Rozmowa z trenerem piłkarzy ręcznych Pogoni Antonim Pareckim
Piłkarze ręczni Pogoni Szczecin czekają w rundzie zasadniczej jeszcze dwa mecze. Dziś w Azoty Arenie zagrają z Orlenem Wisłą Płock, a w weekend w Mielcu ze Stalą. Wyniki tych spotkań zadecydują, czy szczecinianie odrobią straty i awansują do finałowych play-offów.
- Są jeszcze realne szanse na zakwalifikowanie się Pogoni do finałowych play-offów, czy w ostatnich dwóch spotkaniach sezonu zasadniczego zespół walczy już tylko, o jak najlepszy dorobek punktowy przed drugą fazą rozgrywek?
- Dopóki piłka w grze wszystko jest możliwe. Jak każdy sportowiec gramy o kolejne zwycięstwa, a piłka ręczna jest tak nieprzewidywalną dyscypliną, że na naszym poziomie każdy może wygrać z każdym.
- Także z Orlenem Wisłą? W tym sezonie tylko ekipę z Płocka zdołało pokonać tylko Vive Kielce. Ma pan pomysł jak zaskoczyć ekipę z Płocka i rozbić najlepszą defensywę superligi?
- Jest taki pomysł - kryć szczelnie, rzucać celnie i wygrać jedną bramką.
- Kolejny mecz w Mielcu będzie miał dla Pogoni również duże znaczenie, co dzisiejszy mecz z Płockiem
- Dla nas teraz każdy mecz jest ważny. Ten w Mielcu może decydować o naszym awansie do play-off lub pozycji w play-outach. W obu przypadkach wynik będzie niezwykle istotny.
- Dzień po meczu z Orlenem Wisłą, żeńska kadra, w której jest pan drugim trenerem, rozpoczyna zgrupowanie przed eliminacjami mistrzostw Europy i turniejem kwalifikacyjnym do igrzysk olimpijskich. Kadra będzie miała zajęte blisko trzy tygodnie. Jak w tym okresie pogodzi pan obowiązki klubowe i reprezentacyjne?
- Mamy to uzgodnione w klubie. Na czas mojej pracy w reprezentacji, obowiązki w drużynie klubowej przejmie Rafał Biały.
- W kadrze kobiet jest tylko jedna piłkarka ręczna lidera tabeli Pogoni Baltica Małgorzata Stasiak. Gdyby udało się wywalczyć awans na igrzyska, są w szczecińskiej drużynie jeszcze inne kandydatki do występów w reprezentacji. Formą imponuje w ostatnim czasie m.in. bramkarka Adrianna Płaczek.

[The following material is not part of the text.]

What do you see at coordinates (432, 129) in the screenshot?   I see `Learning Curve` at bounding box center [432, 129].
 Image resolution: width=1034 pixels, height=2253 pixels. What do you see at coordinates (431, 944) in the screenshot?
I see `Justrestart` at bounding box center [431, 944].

- W szerokiej kadrze jest kilka zawodniczek z Pogoni Baltica. Po kwalifikacjach olimpijskich w kraju rozpoczną się play-offy. Będziemy się przyglądać ich postawie w tej fazie rozgrywek. Droga do kadry dla każdej zawodniczki jest otwarta.
- Wróćmy jeszcze do męskiej reprezentacji, która od kilku dni ma nowego selekcjonera. Czy w swojej drużyny klubowej widzi pan zawodnika, który mógłby zostać w najbliższym czasie powołany do kadry przez Tałanta Dujszebajewa.
- Bardzo bym chciał, aby do kadry trafił ktoś z mojej drużyny, ale na dzień dzisiejszy nie ma na to raczej szans. Trener Dujszebajew zapowiedział, że postawi na zawodników, którzy walczyli w mistrzostwach Europy i chce dokonać jednej lub dwóch zmian. Do kadry z pewnością dołączy Mateusz Jachlewski, który pomoże realizować zaplanowaną taktykę w defensywie.